There was a familiar symmetry when my hand and a burnt-orange handprint were seen next to each other, and with it I spanned thousands of years of existence to recreate a signature distinct to humanity.
Day 8: Stirring before the rest of the group, five of us wandered off from camp before breakfast to explore a cave embedded in the side of a nearby cliff. We underestimated the difficulty of two small river crossings but found ourselves at the cave entrance within a half-hour.
As we entered the shallow bowl-shaped cave, our group spoke out loud our intentions of visiting the site. There was a feeling similar to walking uninvited into a stranger’s house. The faint orange, burnt-orange, magenta, and black-tar figures surrounded us and we carefully maneuvered around to identify more figures hidden in the cracks, shadows, and worn slopes.
I could feel a quiet intensity in my curiosity — in the way my hands felt the rocks, my eyes scoured the patterns in the sandstone, and even within how I listened and smelled the air of the cave— in an attempt to absorb everything around me.
Why paint these markings on the cave walls? Will we ever really know what they mean?
Personally, I think most rock art interpretation speaks to the romantic notions of what the viewer thinks rather than what might have been originally intended. I believe we live such radically different lives that it would be naive to assume we can speak to their experiences.

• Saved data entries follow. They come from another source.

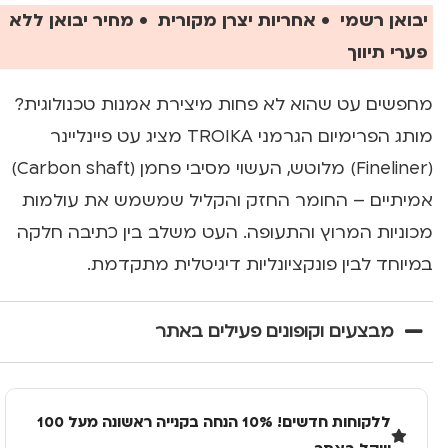
יבואן רשמי • אחריות יצרן מקורית • מחיר יבואן ללא
פערי תיווך
מחפשים עט שהוא לא פחות מיצירת אמנות טכנולוגית?
מותג הפרימיום הגרמני TROIKA מציג עט פיינליינר
(Fineliner) מלוטש, העשוי מסיבי פחמן (Carbon shaft)
אמיתיים – החומר החזק והקליל שמשמש את עולמות
מכוניות המרוץ והתעופה. העט משלב בין כתיבה חלקה
במיוחד לבין פונקציונליות דיגיטלית מתקדמת.
מבצעים וקופונים פעילים באתר
ללקוחות חדשים! 10% הנחה בקנייה ראשונה מעל 100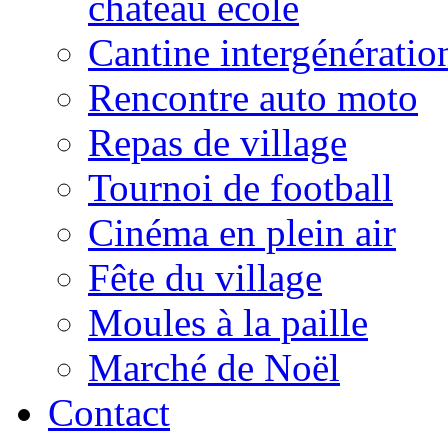
château école
Cantine intergénératio
Rencontre auto moto
Repas de village
Tournoi de football
Cinéma en plein air
Fête du village
Moules à la paille
Marché de Noël
Contact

But in no way do I mean that we cannot connect to the ancestors that left them. I like to interpret the art left behind using the creative side of my mind, looking for visual and emotive connections to what I see, not by dissecting it with science or logic, trying to pull it appart and apply meaning. That is the mistake, applying meaning, that muddles everything. Sit. Stare. Enjoy. Question. Feel. The true magic of rock art is that the energy, transfered from the ancestor through the paint into forms on the wall, is still visible and therefore survives for us to experience. Their handprint becomes an undeniable bridge to the world of people before us. We were, and are, here. Together.
This ancient experience is one of the joys of walking on the Rim of Africa. For days when the mountains seem harsh and inhospitable, the weather challenging and taxing, and the journey lonely or too far from other human existence, you can look around, like I did when hiding from rain under the cover of a boulder, and find signs of someone from before saying “I was here too”.